When I read the post, I got an intuitive understanding of Box Muller Transformation because it has a lot of images.

However I didn’t think I fully understand Box-Muller transformation and I didn’t understand the reason why we need to draw two samples for the transformation.

I read the proof written by Box and Muller. It’s difficult for me to understand it due to lack of statistics knowledge. For example,

If Uh as a rectangular deinsity(uniform distribution) on (0, 10) then  -2 ln U has a Chi-squared distribution with two degrees of freedom.

Probably it’s trivial for statistician. But I don’t know Chi-squared distribution

Then I googled about Box Muller transformation again and found a proof which is easier to understand.

The proof uses basic math formula transformation and explain the important trick in the first paragraph, which gives us the reason why we need to draw two samples, in other words, why we need to consider joint probability of two normal distribution.

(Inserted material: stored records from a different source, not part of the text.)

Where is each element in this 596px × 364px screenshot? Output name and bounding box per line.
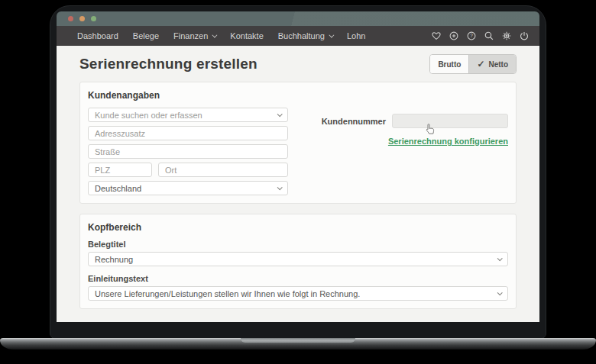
screen: Dashboard Belege Finanzen Kontakte Buchh… <box>57 11 539 322</box>
address-suffix-input[interactable] <box>88 126 288 140</box>
hand-cursor-icon <box>425 123 436 139</box>
maximize-window-dot[interactable] <box>91 16 96 21</box>
nav-label: Lohn <box>347 31 365 40</box>
chevron-down-icon <box>329 32 334 37</box>
page-title: Serienrechnung erstellen <box>79 56 258 72</box>
netto-toggle-label: Netto <box>488 60 508 69</box>
browser-titlebar <box>57 11 539 26</box>
nav-label: Belege <box>133 31 159 40</box>
customer-select-placeholder: Kunde suchen oder erfassen <box>95 111 202 120</box>
nav-item-finanzen[interactable]: Finanzen <box>173 31 215 40</box>
nav-label: Finanzen <box>173 31 208 40</box>
chevron-down-icon <box>497 290 503 295</box>
customer-section-heading: Kundenangaben <box>88 90 508 101</box>
help-circle-icon[interactable]: ? <box>466 31 477 41</box>
power-icon[interactable] <box>519 31 530 41</box>
plus-circle-icon[interactable] <box>449 31 459 41</box>
customer-number-label: Kundennummer <box>322 117 386 126</box>
nav-item-buchhaltung[interactable]: Buchhaltung <box>278 31 332 40</box>
nav-icon-group: ? <box>431 31 530 41</box>
customer-columns: Kunde suchen oder erfassen Deutschland <box>88 108 508 195</box>
configure-recurring-invoice-link[interactable]: Serienrechnung konfigurieren <box>388 137 508 146</box>
nav-items: Dashboard Belege Finanzen Kontakte Buchh… <box>77 31 365 40</box>
page-header: Serienrechnung erstellen Brutto ✓ Netto <box>79 46 517 82</box>
configure-link-row: Serienrechnung konfigurieren <box>322 134 508 147</box>
country-select-value: Deutschland <box>95 184 141 193</box>
intro-text-group: Einleitungstext Unsere Lieferungen/Leist… <box>88 274 508 301</box>
head-section-heading: Kopfbereich <box>88 222 508 233</box>
brutto-toggle-button[interactable]: Brutto <box>430 55 468 73</box>
brutto-netto-toggle: Brutto ✓ Netto <box>429 54 517 74</box>
document-title-value: Rechnung <box>95 255 133 264</box>
document-title-group: Belegtitel Rechnung <box>88 240 508 266</box>
customer-number-column: Kundennummer Serienrechnung konfiguriere… <box>288 108 508 195</box>
zip-input[interactable] <box>88 163 152 177</box>
gear-icon[interactable] <box>501 31 512 41</box>
chevron-down-icon <box>277 185 282 190</box>
country-select[interactable]: Deutschland <box>88 181 288 195</box>
nav-item-dashboard[interactable]: Dashboard <box>77 31 118 40</box>
laptop-base <box>0 338 596 350</box>
intro-text-value: Unsere Lieferungen/Leistungen stellen wi… <box>95 289 360 298</box>
laptop-frame: Dashboard Belege Finanzen Kontakte Buchh… <box>50 5 546 339</box>
minimize-window-dot[interactable] <box>79 16 85 21</box>
nav-label: Buchhaltung <box>278 31 325 40</box>
chevron-down-icon <box>212 32 218 37</box>
page-content: Serienrechnung erstellen Brutto ✓ Netto … <box>57 46 539 322</box>
nav-label: Dashboard <box>77 31 118 40</box>
document-title-select[interactable]: Rechnung <box>88 252 508 266</box>
intro-text-label: Einleitungstext <box>88 274 508 283</box>
svg-text:?: ? <box>470 33 473 38</box>
search-icon[interactable] <box>484 31 494 41</box>
heart-icon[interactable] <box>431 31 442 41</box>
nav-label: Kontakte <box>230 31 263 40</box>
app-navbar: Dashboard Belege Finanzen Kontakte Buchh… <box>57 26 539 46</box>
chevron-down-icon <box>277 111 282 117</box>
city-input[interactable] <box>158 163 288 177</box>
nav-item-kontakte[interactable]: Kontakte <box>230 31 263 40</box>
close-window-dot[interactable] <box>68 16 73 21</box>
document-title-label: Belegtitel <box>88 240 508 249</box>
customer-number-row: Kundennummer <box>322 114 508 128</box>
laptop-base-notch <box>241 338 355 343</box>
customer-number-input <box>392 114 508 128</box>
customer-select[interactable]: Kunde suchen oder erfassen <box>88 108 288 122</box>
netto-toggle-button[interactable]: ✓ Netto <box>468 55 516 73</box>
check-icon: ✓ <box>477 59 484 69</box>
street-input[interactable] <box>88 144 288 159</box>
customer-address-column: Kunde suchen oder erfassen Deutschland <box>88 108 288 195</box>
zip-city-row <box>88 163 288 177</box>
nav-item-belege[interactable]: Belege <box>133 31 159 40</box>
chevron-down-icon <box>497 256 503 261</box>
head-section-card: Kopfbereich Belegtitel Rechnung Einleitu… <box>79 214 517 309</box>
nav-item-lohn[interactable]: Lohn <box>347 31 365 40</box>
intro-text-select[interactable]: Unsere Lieferungen/Leistungen stellen wi… <box>88 286 508 301</box>
customer-section-card: Kundenangaben Kunde suchen oder erfassen <box>79 82 517 204</box>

Draw a sample from a normal distribution with mean 0 and variance 1

In the previous post, it’s easy to transform it to a sample from a normal distribution with mean  \mu and variance  \sigma^{2} by calculating  \sigma x \, + \, \mu if we can draw a sample x from a normal distribution with mean 0 and variance 1.

Then I started googling how to draw a sample from a normal distribution with mean 0 and variance 1.

Box-Muller transformation seems to be one of the most popular way to do it.

According to the post I found, it does seem to be difficult. However we need to now how to draw a sample from an exponential distribution. Inverse transform sampling seems to be a way to do it.

According to the Inverse transform sampling page on wikipedia, the following method can be used.

The problem that the inverse transform sampling method solves is as follows:

  • Let X be a random variable whose distribution can be described by the cumulative distribution function F.
  • We want to generate values of X which are distributed according to this distribution.

The inverse transform sampling method works as follows:

  1. Generate a random number u from the standard uniform distribution in the interval [0,1].
  2. Compute the value x such that F(x) = u.
  3. Take x to be the random number drawn from the distribution described by F.

The most important thing is to know how to calculate the value x such that  F(x) \, = \, u. You need to know the inverse function  F^{-1}(x) of cumulative distribution function  F, which quantile function.

Actually if we know the quantile function of normal distribution, we don’t need Box-Muller transformation.

However the quantile function of normal distribution does not have any closed-form representation using basic algebraic functions.

On the other hand, a cumulative distribution function of an exponential distribution is  F(x)=1-e^{-\lambda x}. The quantile function  x = F^{-1}(y) = -\frac{1}{\lambda}\ln(1-y) can be calculated by solving  y=F(x) easily.